> [Work to complete]: Look below for the line that has "This book consists". Set down the lines from there through the line that has "Meet others who", exactly as written.

> [Records for the task]:

----------

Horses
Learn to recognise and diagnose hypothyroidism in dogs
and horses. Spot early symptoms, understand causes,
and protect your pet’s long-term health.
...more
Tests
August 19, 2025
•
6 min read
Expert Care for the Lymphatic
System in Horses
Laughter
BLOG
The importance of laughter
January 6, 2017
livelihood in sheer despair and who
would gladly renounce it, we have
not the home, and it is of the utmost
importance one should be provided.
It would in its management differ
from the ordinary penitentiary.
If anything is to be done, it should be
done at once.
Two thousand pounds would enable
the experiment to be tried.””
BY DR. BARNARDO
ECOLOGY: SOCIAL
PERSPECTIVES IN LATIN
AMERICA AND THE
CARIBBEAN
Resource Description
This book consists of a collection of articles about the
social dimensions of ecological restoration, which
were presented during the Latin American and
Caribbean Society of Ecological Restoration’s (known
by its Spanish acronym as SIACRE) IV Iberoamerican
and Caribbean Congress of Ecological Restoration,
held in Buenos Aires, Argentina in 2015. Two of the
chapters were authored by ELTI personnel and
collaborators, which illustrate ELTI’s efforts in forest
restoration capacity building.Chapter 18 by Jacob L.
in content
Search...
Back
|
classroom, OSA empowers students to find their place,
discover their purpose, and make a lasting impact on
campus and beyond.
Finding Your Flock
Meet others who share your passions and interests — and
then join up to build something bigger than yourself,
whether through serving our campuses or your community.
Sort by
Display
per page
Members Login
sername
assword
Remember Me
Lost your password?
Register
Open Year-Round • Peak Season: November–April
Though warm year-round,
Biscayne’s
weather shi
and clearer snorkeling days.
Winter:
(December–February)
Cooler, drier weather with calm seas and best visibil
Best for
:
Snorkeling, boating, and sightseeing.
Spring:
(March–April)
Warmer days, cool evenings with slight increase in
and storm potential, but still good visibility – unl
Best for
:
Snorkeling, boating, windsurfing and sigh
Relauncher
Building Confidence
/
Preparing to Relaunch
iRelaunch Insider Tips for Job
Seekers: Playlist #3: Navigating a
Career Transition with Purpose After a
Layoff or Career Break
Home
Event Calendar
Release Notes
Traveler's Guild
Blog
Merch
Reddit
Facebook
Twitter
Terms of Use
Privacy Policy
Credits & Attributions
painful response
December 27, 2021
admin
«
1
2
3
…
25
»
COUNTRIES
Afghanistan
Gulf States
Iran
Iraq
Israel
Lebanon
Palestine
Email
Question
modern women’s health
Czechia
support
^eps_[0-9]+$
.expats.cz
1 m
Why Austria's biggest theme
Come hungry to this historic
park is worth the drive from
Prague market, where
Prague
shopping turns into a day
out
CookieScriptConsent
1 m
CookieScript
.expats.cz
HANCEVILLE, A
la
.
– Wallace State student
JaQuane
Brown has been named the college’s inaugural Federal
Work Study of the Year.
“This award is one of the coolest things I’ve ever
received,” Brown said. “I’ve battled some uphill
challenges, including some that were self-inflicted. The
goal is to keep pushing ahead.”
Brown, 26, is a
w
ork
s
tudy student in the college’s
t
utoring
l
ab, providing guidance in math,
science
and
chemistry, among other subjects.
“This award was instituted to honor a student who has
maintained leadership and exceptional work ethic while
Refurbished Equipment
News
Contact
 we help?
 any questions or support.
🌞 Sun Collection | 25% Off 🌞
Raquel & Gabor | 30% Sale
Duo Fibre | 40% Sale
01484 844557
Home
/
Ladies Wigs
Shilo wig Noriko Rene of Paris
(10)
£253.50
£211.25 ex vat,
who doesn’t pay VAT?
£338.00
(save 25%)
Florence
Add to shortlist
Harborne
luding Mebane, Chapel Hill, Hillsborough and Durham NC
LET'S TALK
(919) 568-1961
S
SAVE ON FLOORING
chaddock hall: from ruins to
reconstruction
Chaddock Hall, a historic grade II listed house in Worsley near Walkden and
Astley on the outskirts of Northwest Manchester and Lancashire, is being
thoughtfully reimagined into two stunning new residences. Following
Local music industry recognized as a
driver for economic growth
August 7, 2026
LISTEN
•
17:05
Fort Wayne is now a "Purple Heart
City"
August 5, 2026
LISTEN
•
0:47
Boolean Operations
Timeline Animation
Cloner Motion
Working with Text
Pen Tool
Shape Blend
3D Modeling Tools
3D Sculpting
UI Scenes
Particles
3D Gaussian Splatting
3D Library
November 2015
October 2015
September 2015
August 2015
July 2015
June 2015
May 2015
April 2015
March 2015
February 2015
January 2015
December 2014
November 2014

----------

> [Solution to this task]:
This book consists of a collection of articles about the
social dimensions of ecological restoration, which
were presented during the Latin American and
Caribbean Society of Ecological Restoration’s (known
by its Spanish acronym as SIACRE) IV Iberoamerican
and Caribbean Congress of Ecological Restoration,
held in Buenos Aires, Argentina in 2015. Two of the
chapters were authored by ELTI personnel and
collaborators, which illustrate ELTI’s efforts in forest
restoration capacity building.Chapter 18 by Jacob L.
in content
Search...
Back
|
classroom, OSA empowers students to find their place,
discover their purpose, and make a lasting impact on
campus and beyond.
Finding Your Flock
Meet others who share your passions and interests — and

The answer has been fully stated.